(Stored records)
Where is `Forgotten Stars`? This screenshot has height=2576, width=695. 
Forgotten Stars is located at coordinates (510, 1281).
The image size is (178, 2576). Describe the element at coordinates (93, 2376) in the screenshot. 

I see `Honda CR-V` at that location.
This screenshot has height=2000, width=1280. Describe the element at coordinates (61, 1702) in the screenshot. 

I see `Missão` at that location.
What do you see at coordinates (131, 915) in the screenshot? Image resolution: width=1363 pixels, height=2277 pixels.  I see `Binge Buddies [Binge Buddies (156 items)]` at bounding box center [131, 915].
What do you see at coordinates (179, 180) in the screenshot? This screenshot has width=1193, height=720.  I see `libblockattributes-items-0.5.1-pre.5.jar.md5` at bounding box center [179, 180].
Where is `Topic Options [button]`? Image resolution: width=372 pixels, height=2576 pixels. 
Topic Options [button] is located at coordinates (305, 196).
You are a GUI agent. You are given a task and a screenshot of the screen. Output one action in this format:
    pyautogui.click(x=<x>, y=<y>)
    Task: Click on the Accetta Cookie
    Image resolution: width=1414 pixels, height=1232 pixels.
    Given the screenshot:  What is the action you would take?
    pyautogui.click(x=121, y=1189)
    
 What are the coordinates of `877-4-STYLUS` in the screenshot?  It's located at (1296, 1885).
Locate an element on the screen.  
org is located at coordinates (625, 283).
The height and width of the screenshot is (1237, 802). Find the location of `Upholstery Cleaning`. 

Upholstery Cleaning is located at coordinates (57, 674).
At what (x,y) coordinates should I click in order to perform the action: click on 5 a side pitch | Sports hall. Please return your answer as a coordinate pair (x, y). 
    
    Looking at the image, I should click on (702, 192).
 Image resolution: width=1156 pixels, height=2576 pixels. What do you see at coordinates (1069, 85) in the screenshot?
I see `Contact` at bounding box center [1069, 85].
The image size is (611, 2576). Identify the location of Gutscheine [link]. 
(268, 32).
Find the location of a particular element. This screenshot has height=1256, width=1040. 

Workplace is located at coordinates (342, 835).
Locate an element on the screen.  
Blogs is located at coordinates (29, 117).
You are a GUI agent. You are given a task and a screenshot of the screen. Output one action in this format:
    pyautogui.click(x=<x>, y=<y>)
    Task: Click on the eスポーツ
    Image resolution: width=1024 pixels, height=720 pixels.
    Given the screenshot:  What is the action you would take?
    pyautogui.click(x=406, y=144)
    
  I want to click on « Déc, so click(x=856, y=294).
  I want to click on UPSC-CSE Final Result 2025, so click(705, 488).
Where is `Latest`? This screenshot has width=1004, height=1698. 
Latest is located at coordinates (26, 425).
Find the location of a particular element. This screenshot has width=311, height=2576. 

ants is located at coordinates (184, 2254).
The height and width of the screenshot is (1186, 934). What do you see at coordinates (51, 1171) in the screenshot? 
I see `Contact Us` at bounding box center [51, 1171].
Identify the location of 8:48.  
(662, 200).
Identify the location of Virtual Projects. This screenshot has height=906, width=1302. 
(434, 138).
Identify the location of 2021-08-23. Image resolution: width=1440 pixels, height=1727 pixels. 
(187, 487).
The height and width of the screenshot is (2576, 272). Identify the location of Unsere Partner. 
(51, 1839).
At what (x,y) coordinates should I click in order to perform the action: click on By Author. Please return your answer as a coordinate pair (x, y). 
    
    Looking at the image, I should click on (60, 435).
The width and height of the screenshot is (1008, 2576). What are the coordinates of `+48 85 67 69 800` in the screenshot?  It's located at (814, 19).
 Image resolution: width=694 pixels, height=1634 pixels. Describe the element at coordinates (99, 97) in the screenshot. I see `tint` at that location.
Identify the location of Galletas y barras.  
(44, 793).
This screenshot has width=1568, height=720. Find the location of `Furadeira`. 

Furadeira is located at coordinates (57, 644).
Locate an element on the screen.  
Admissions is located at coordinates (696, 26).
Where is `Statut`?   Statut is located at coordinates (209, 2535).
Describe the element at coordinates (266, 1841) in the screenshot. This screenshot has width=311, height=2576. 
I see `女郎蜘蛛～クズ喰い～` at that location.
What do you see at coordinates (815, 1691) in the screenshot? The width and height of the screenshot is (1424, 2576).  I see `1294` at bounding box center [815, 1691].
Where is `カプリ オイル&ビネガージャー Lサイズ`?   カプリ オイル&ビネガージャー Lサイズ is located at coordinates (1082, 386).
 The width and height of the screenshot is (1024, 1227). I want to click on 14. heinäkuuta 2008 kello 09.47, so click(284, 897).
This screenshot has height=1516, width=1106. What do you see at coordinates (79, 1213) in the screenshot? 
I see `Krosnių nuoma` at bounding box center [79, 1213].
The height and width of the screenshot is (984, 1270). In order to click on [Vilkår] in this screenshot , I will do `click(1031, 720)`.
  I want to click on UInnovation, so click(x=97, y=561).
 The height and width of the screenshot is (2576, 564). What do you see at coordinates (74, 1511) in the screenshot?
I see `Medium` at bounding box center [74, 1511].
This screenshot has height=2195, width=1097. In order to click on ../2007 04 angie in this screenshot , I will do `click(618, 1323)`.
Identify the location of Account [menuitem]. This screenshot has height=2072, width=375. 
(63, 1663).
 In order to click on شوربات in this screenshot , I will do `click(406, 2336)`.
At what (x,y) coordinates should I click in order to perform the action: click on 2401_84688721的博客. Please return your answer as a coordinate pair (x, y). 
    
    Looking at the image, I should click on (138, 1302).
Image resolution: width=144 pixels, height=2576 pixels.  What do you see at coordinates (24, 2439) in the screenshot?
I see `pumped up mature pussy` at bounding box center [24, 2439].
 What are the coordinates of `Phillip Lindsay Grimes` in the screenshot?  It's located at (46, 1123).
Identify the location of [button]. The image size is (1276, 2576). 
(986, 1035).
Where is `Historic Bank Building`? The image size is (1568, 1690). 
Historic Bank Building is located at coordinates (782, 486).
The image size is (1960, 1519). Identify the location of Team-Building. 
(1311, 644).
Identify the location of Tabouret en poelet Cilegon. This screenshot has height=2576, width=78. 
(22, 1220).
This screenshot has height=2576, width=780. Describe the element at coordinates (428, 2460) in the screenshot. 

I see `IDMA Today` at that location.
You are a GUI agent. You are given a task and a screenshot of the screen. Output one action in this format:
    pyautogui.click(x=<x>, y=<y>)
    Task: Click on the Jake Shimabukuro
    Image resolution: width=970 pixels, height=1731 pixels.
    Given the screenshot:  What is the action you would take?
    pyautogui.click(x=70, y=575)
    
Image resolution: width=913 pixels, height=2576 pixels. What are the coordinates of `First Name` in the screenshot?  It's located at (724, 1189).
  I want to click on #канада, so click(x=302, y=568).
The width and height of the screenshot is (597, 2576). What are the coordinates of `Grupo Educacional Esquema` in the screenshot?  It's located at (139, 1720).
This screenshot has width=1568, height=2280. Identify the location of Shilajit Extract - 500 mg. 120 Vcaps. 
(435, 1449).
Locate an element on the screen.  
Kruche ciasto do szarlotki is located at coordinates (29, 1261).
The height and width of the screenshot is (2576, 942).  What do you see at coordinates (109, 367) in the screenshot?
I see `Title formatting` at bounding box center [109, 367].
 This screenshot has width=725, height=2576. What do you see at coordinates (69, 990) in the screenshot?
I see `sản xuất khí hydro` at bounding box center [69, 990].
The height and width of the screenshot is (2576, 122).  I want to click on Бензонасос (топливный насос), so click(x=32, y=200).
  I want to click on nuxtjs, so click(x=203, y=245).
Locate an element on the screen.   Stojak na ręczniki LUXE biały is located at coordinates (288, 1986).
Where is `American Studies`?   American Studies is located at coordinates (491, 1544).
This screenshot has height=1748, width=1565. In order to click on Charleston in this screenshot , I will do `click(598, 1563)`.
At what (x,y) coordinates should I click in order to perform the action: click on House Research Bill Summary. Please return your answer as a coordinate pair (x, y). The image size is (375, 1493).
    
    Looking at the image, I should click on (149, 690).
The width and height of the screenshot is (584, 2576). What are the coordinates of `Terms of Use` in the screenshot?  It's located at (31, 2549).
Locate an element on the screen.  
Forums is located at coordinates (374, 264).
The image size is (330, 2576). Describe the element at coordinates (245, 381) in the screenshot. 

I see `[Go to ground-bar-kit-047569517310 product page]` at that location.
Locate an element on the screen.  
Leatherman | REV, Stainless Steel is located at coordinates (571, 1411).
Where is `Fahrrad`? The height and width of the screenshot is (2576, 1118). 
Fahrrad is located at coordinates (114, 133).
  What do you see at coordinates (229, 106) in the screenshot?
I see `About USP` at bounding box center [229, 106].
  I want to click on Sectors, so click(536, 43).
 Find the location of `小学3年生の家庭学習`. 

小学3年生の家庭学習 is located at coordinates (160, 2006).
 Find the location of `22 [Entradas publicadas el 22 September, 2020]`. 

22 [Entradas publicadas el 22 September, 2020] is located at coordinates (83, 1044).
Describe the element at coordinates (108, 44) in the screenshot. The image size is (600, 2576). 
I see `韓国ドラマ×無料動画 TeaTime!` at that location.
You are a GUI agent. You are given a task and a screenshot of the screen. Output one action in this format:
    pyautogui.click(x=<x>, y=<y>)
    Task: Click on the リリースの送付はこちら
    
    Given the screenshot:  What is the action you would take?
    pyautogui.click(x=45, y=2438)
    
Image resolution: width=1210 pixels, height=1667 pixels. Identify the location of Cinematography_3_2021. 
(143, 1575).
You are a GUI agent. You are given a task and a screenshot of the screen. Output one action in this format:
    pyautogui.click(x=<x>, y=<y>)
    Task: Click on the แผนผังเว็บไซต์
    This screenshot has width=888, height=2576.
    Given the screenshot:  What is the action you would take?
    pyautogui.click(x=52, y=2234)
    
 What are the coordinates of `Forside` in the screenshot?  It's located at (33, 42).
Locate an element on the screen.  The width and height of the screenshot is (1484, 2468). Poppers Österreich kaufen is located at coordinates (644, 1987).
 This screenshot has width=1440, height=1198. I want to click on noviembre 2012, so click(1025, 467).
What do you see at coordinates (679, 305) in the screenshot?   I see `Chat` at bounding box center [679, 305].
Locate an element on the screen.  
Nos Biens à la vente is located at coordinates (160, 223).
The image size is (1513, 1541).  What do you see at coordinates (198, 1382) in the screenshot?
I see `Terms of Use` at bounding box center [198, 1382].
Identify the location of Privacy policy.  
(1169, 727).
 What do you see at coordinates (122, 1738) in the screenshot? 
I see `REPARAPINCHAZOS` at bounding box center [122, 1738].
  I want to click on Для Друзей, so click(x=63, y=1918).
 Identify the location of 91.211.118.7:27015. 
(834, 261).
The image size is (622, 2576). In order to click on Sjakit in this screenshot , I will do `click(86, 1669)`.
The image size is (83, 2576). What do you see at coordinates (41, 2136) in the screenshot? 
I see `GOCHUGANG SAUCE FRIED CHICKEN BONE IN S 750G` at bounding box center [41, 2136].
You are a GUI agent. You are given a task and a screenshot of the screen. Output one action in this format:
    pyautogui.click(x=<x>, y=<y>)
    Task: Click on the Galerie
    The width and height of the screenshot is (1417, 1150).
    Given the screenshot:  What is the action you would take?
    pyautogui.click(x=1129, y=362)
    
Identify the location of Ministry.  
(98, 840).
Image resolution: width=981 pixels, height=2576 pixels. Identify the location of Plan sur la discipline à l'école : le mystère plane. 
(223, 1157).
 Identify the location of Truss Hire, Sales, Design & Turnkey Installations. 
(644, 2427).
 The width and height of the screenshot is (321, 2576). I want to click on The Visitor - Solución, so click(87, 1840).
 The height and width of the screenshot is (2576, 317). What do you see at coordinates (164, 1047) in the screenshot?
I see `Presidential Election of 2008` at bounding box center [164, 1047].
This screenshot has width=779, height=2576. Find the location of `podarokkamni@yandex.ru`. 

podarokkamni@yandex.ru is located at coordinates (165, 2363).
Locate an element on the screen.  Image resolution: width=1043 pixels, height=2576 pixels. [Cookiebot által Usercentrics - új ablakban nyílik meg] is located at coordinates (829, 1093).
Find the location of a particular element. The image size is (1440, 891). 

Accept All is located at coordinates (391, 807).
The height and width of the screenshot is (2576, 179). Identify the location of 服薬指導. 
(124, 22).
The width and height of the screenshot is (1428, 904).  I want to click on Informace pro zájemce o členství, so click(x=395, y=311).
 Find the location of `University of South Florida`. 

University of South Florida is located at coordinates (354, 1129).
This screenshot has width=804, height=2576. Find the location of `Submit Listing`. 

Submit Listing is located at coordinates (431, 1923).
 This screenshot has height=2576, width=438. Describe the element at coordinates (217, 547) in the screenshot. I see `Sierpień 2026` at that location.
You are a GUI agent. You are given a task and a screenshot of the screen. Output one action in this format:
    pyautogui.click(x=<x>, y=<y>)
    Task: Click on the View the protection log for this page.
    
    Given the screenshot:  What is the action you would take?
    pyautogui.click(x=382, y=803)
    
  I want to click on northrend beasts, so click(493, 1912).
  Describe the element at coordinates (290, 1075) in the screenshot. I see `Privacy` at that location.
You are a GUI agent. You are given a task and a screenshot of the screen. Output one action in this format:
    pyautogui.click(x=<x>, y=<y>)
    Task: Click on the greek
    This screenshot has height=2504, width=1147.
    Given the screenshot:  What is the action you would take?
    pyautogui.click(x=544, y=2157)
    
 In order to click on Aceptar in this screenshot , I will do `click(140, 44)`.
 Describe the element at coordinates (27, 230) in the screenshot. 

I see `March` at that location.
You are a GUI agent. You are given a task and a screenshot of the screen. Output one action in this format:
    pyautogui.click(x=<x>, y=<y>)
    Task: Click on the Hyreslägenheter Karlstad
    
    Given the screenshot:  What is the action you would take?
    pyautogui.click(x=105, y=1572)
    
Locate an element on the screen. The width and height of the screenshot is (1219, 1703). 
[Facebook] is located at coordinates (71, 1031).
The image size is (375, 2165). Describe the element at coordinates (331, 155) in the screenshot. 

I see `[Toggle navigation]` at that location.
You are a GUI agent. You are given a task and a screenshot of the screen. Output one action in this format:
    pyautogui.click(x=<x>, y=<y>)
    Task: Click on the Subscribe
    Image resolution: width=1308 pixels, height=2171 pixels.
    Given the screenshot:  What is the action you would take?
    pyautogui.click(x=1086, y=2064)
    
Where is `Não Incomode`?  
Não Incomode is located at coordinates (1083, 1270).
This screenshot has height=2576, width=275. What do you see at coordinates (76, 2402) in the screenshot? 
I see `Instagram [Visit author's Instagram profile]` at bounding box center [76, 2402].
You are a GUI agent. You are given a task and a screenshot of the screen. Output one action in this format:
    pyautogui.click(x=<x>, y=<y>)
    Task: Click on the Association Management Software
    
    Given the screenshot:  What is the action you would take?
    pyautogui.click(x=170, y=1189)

Aim of the task: Give back precisely the lines above that start at the line containing "Task: Click on the แผนผังเว็บไซต์" and end at the line containing "What do you see at coordinates (679, 305)", inclusive. No other lines belong in the output.

Solved exercise:
    Task: Click on the แผนผังเว็บไซต์
    This screenshot has width=888, height=2576.
    Given the screenshot:  What is the action you would take?
    pyautogui.click(x=52, y=2234)
    
 What are the coordinates of `Forside` in the screenshot?  It's located at (33, 42).
Locate an element on the screen.  The width and height of the screenshot is (1484, 2468). Poppers Österreich kaufen is located at coordinates (644, 1987).
 This screenshot has width=1440, height=1198. I want to click on noviembre 2012, so click(1025, 467).
What do you see at coordinates (679, 305) in the screenshot?   I see `Chat` at bounding box center [679, 305].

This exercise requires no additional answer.